Sys Manager IT Cybersecurity

Overview

Inspired by faith. Driven by innovation. Powered by humankindness. CommonSpirit Health is building a healthier future for all through its integrated health services. As one of the nation's largest nonprofit Catholic healthcare organizations, CommonSpirit Health delivers more than 20 million patient encounters annually through more than 2,300 clinics, care sites and 137 hospital-based locations, in addition to its home-based services and virtual care offerings. CommonSpirit has more than 157,000 employees, 45,000 nurses and 25,000 physicians and advanced practice providers across 24 states and contributes more than $4.2 billion annually in charity care, community benefits and unreimbursed government programs.

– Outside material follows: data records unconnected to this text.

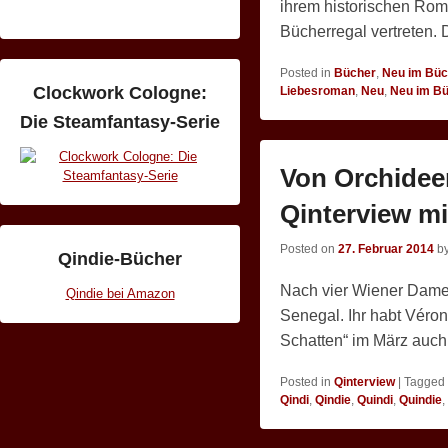
ihrem historischen Rom
Bücherregal vertreten. 
Posted in
Bücher
,
Neu im Büc
Clockwork Cologne:
Liebesroman
,
Neu
,
Neu im Bü
Die Steamfantasy-Serie
Von Orchideen
Qinterview mi
Posted on
27. Februar 2014
b
Qindie-Bücher
Nach vier Wiener Damen 
Qindie bei Amazon
Senegal. Ihr habt Véro
Schatten“ im März auc
Posted in
Qinterview
|
Tagged
Qindi
,
Qindie
,
Quindi
,
Quindie
,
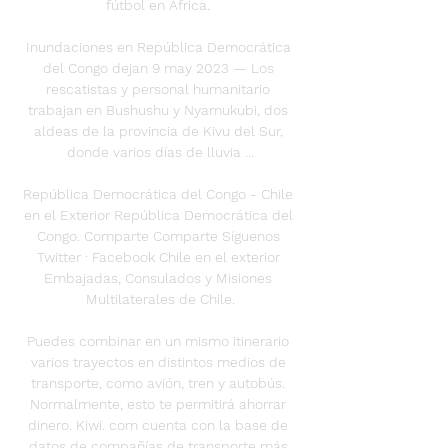
fútbol en África. 

Inundaciones en República Democrática 
del Congo dejan 9 may 2023 — Los 
rescatistas y personal humanitario 
trabajan en Bushushu y Nyamukubi, dos 
aldeas de la provincia de Kivu del Sur, 
donde varios días de lluvia ...

República Democrática del Congo - Chile 
en el Exterior República Democrática del 
Congo. Comparte Comparte Síguenos 
Twitter · Facebook Chile en el exterior 
Embajadas, Consulados y Misiones 
Multilaterales de Chile.

Puedes combinar en un mismo itinerario 
varios trayectos en distintos medios de 
transporte, como avión, tren y autobús. 
Normalmente, esto te permitirá ahorrar 
dinero. Kiwi. com cuenta con la base de 
datos de compañías de transporte más 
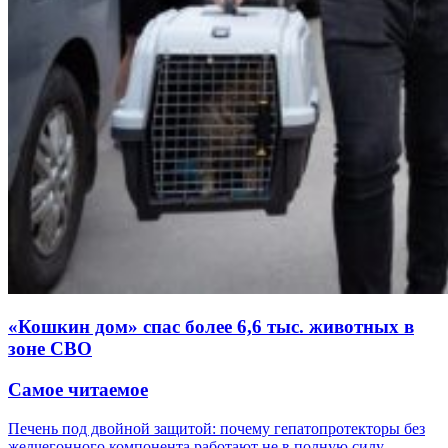
«Кошкин дом» спас более 6,6 тыс. животных в
зоне СВО
Самое читаемое
Печень под двойной защитой: почему гепатопротекторы без
желчегонного компонента работают не в полную силу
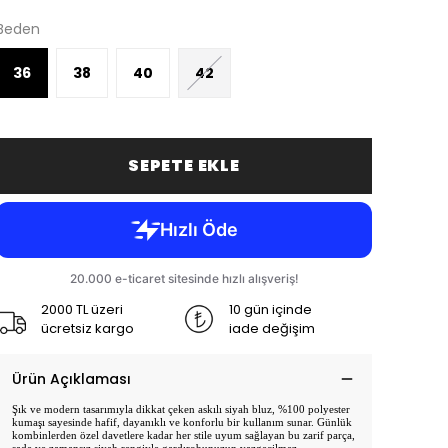
Beden
36
38
40
42
SEPETE EKLE
2000 TL üzeri
10 gün içinde
ücretsiz kargo
iade değişim
Ürün Açıklaması
Şık ve modern tasarımıyla dikkat çeken askılı siyah bluz, %100 polyester
kumaşı sayesinde hafif, dayanıklı ve konforlu bir kullanım sunar. Günlük
kombinlerden özel davetlere kadar her stile uyum sağlayan bu zarif parça,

Together with our patients, physicians, partners, and communities, we are creating a more just, equitable, and innovative healthcare delivery system.

Responsibilities

This is a remote position.
Job Summary

CommonSpirit Health is seeking a highly motivated Cybersecurity Manager to lead Cybersecurity Analysts and Engineers in the pursuit of actionable cyber risk throughout the organization specific to web application security.

As a manager within Cybersecurity, you will be responsible to effectively create, communicate, and coordinate tactical direction and implementation of cybersecurity risk discovery operations and remediation efforts in support of key organization initiatives and strategy.

The Cybersecurity Manager will report to the Director, Attack Surface Management, as part of the overall Cyber Vigilance and Defence group, which is focused on identifying, protecting, responding and containing threats, vulnerabilities, and weaknesses with respect to the overall CommonSpirit organization.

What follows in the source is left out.